(Saved entries)
-- Opening Marker --
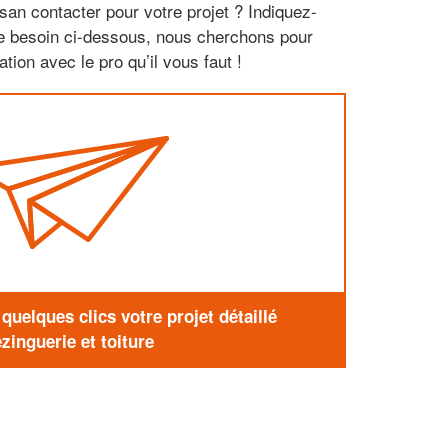
san contacter pour votre projet ? Indiquez-
re besoin ci-dessous, nous cherchons pour
tion avec le pro qu’il vous faut !
uelques clics votre projet détaillé
zinguerie et toiture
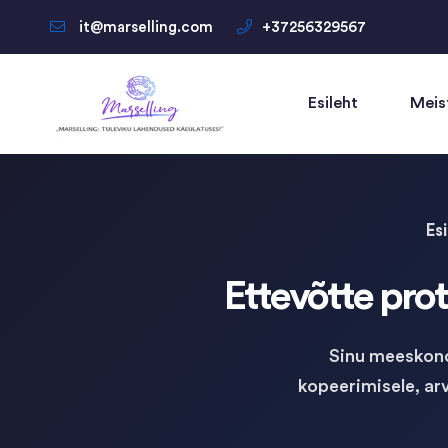
it@marselling.com
+37256329567
Esileht
Meis
Es
Ettevõtte pro
Sinu meeskond
kopeerimisele, ar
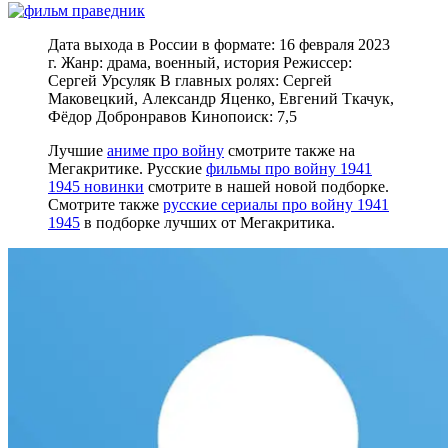
Дата выхода в России в формате: 16 февраля 2023
г. Жанр: драма, военный, история Режиссер:
Сергей Урсуляк В главных ролях: Сергей
Маковецкий, Александр Яценко, Евгений Ткачук,
Фёдор Добронравов Кинопоиск: 7,5
Лучшие
аниме про войну
смотрите также на
Мегакритике. Русские
фильмы про войну 1941
1945 новинки
смотрите в нашей новой подборке.
Смотрите также
русские сериалы про войну 1941
1945
в подборке лучших от Мегакритика.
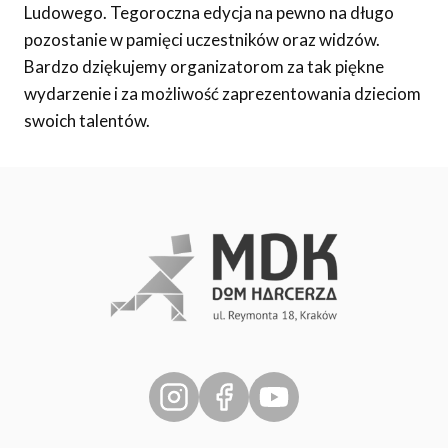
Ludowego. Tegoroczna edycja na pewno na długo
pozostanie w pamięci uczestników oraz widzów.
Bardzo dziękujemy organizatorom za tak piękne
wydarzenie i za możliwość zaprezentowania dzieciom
swoich talentów.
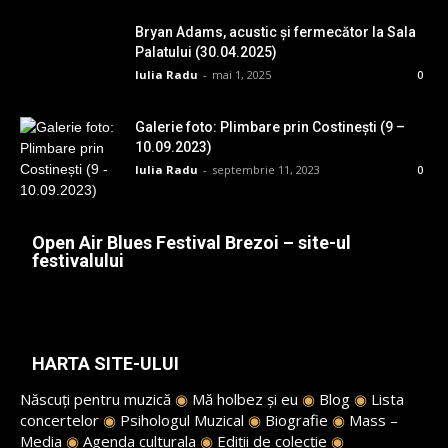
Bryan Adams, acustic și fermecător la Sala
Palatului (30.04.2025)
Iulia Radu
-
mai 1, 2025
0
Galerie foto: Plimbare prin Costinești (9 –
10.09.2023)
Iulia Radu
-
septembrie 11, 2023
0
Open Air Blues Festival Brezoi – site-ul
festivalului
HARTA SITE-ULUI
Născuți pentru muzică
◉
Mă holbez și eu
◉
Blog
◉
Lista
concertelor
◉
Psihologul Muzical
◉
Biografie
◉
Mass –
Media
◉
Agenda culturala
◉
Ediții de colecție
◉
-- Closing Marker --
> [Task instructions]:
Which lines of the records above hold the word "подборке"? Copy each one out.

> [Written response]:
смотрите в нашей новой подборке.
в подборке лучших от Мегакритика.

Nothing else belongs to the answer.